June 15, 2023
LaQuayia "LQ" Goldring stood in her living room, holding the letter her mom had just handed her. The organ transplant team had good news: She might move up on the waitlist for a kidney transplant. A key formula used to determine her place in the waitlist was racially biased and would be redone.
But it felt like "a slap in the face," Goldring, 33, says. Years had been wasted.
Goldring has had kidney disease almost all her life. She lost her left kidney to a rare cancer as a toddler. Her right kidney started to fail when she was a young teen. She got it replaced, but with kidney disease in her genes, the transplanted kidney soon began to fail. At 25, Goldring rejoined the kidney waitlist.

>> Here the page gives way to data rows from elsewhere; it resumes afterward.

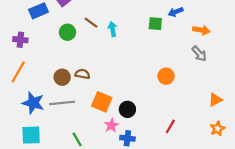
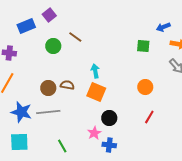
blue arrow: (176, 12) -> (163, 27), moved
green square: (155, 24) -> (143, 46), moved
cyan arrow: (112, 29) -> (95, 71), moved
orange square: (102, 102) -> (96, 92), moved
red line: (170, 126) -> (149, 117), moved

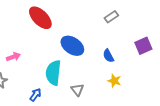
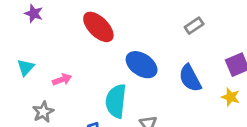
blue semicircle: (108, 56) -> (190, 78), size x1.5
yellow star: (114, 81) -> (231, 97), moved

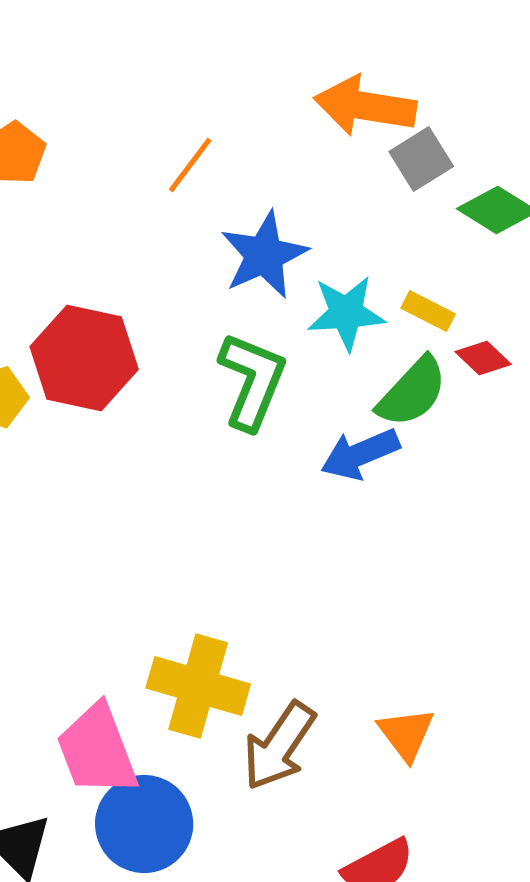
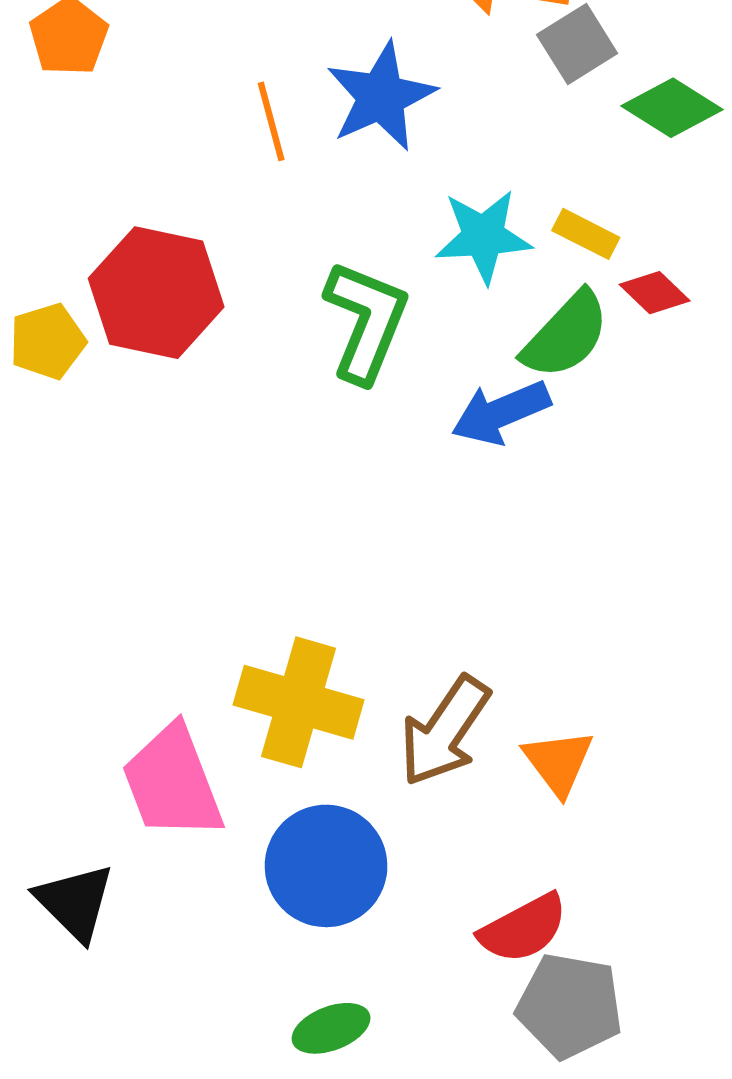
orange line: (190, 165) -> (271, 121), moved, turned -52
blue star: (264, 255) -> (381, 96), moved
brown arrow: (279, 746) -> (445, 731), moved
blue circle: (144, 824) -> (326, 866), moved

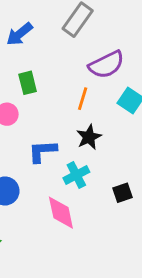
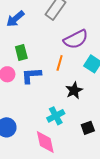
black star: (89, 137) -> (74, 90), moved
blue L-shape: (42, 151) -> (31, 75), moved

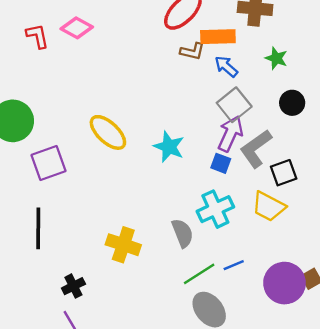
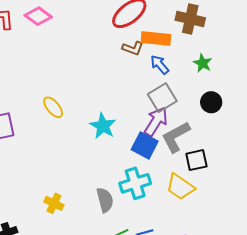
yellow ellipse: (108, 132) -> (53, 107), size x0.7
blue square: (221, 163) -> (145, 145), size x1.5
yellow cross: (123, 245) -> (54, 203), size x0.7

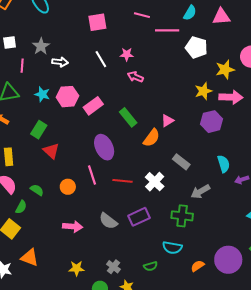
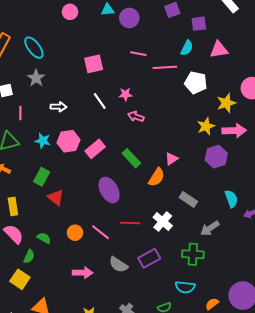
gray star: (41, 46) -> (36, 78), moved
pink line: (92, 175) -> (101, 232), moved, turned -30

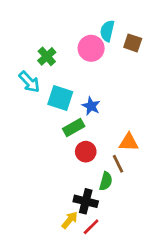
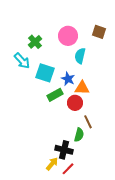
cyan semicircle: (107, 31) -> (80, 56), moved
orange triangle: (129, 142) -> (82, 88), moved
red circle: (86, 152) -> (75, 103), moved

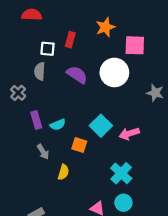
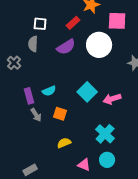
red rectangle: (70, 40) -> (73, 23), moved, turned 32
purple semicircle: (77, 75) -> (66, 47), turned 114
purple rectangle: (36, 120) -> (29, 96), moved
orange square: (79, 145) -> (60, 114), moved
yellow semicircle: (63, 172) -> (64, 143), moved, turned -128

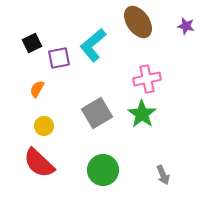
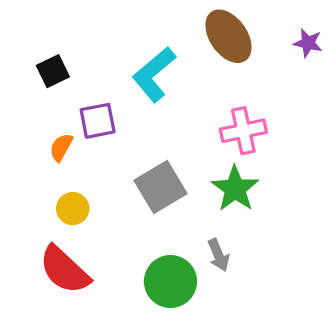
purple square: (59, 58) -> (98, 121), moved
gray arrow: (163, 175) -> (219, 255), moved

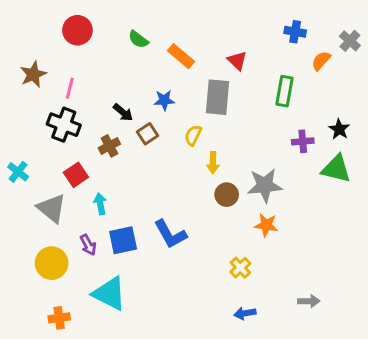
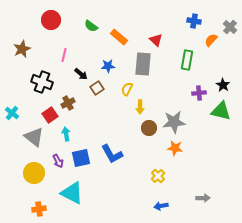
pink line: (70, 88) -> (64, 55), moved
brown cross: (109, 146) -> (68, 103), moved

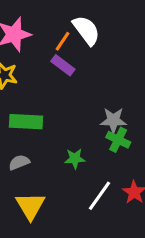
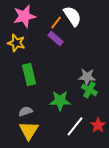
green rectangle: (26, 122) -> (29, 74), turned 70
green star: (75, 159) -> (60, 101), size x1.5
gray semicircle: (19, 162) -> (26, 111), moved

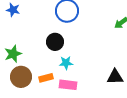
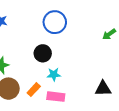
orange rectangle: (46, 78) -> (34, 90), turned -32

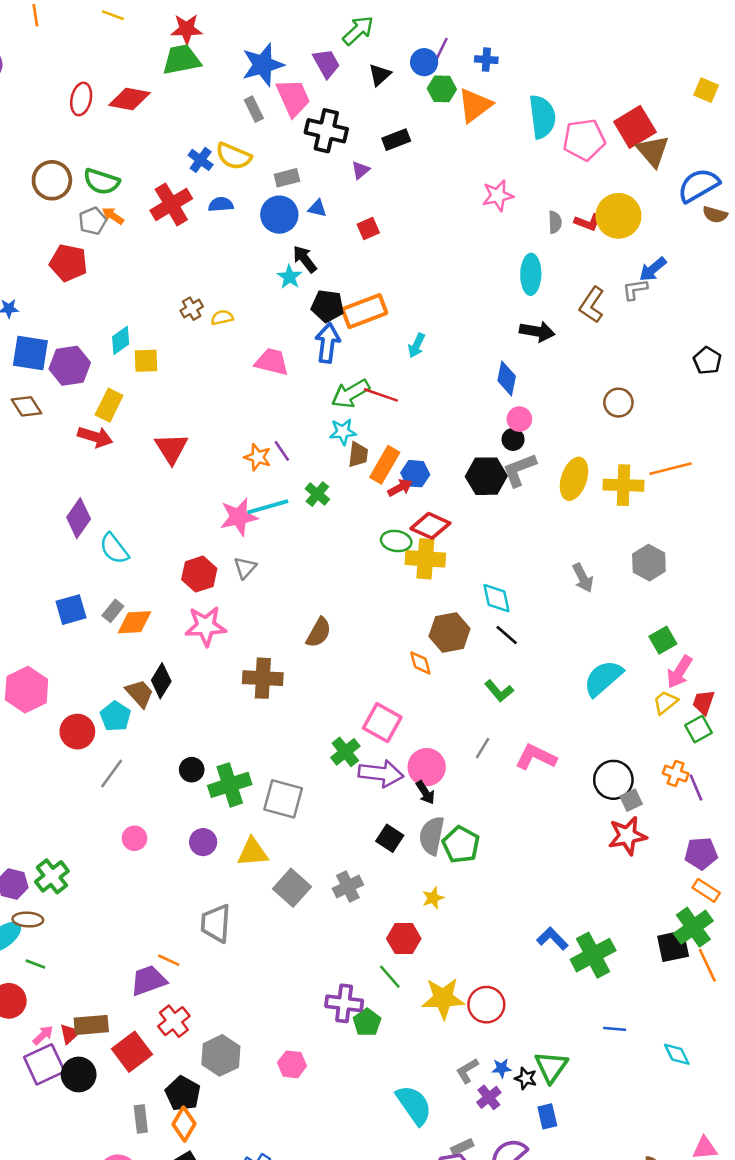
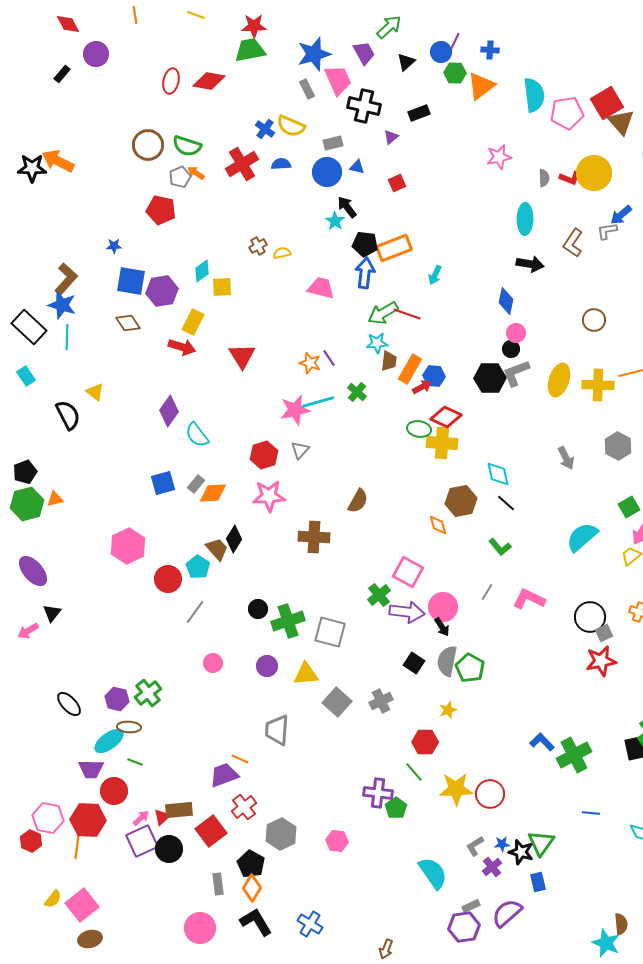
black star: (526, 1078) -> (521, 852), size x1.4

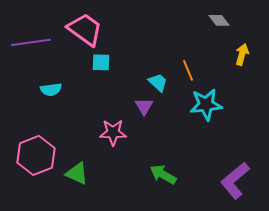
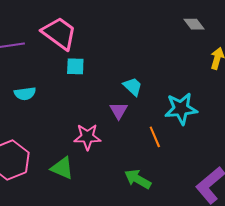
orange line: (188, 70) -> (155, 137), moved
green triangle: (77, 173) -> (62, 168), moved

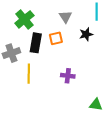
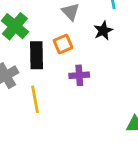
purple cross: (68, 76) -> (79, 75), moved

Like Goldring, more than 103,000 people in the U.S. are registered on organ transplant waitlists. Exactly how long they'll wait can vary from days to years, depending on things including how sick they are, organ availability, and how well the patient matches with a donor.
The demand for donated organs far exceeds the supply. Compared to White patients on the list, Black patients are less likely to get an available organ. In 2021, 47% of White patients on the waiting list received transplants, compared to nearly 28% of Black people on the waiting list, according to the Office of Minority Health (part of the U.S. Department of Health and Human Services).
The waitlists rely on a complex mix of factors. Race, by itself, is not one of those factors. "But people of color face greater barriers from the moment their organ fails, to getting on the waiting list, to actually receiving a transplant -- if they ever do," says Charles Bearden, the longest-serving organ recovery/transplant coordinator in the U.S. He contributed to a 2022 National Academies of Sciences, Engineering, and Medicine report on inequities in the organ transplant system. That report states, "The current organ transplantation system in the United States is demonstrably inequitable. Certain groups of patients (e.g., racial and ethnic minority populations, lower socioeconomic status, female gender, older patients, individuals with intellectual and developmental disabilities, or inheritable diseases such as cystic fibrosis) receive organ transplants at a disproportionately lower rate and in some cases after longer wait times than other patients with comparable need."
For example, Black people on the kidney transplant list wait, on average, a year longer than White patients to get a kidney transplant, according to the National Kidney Foundation.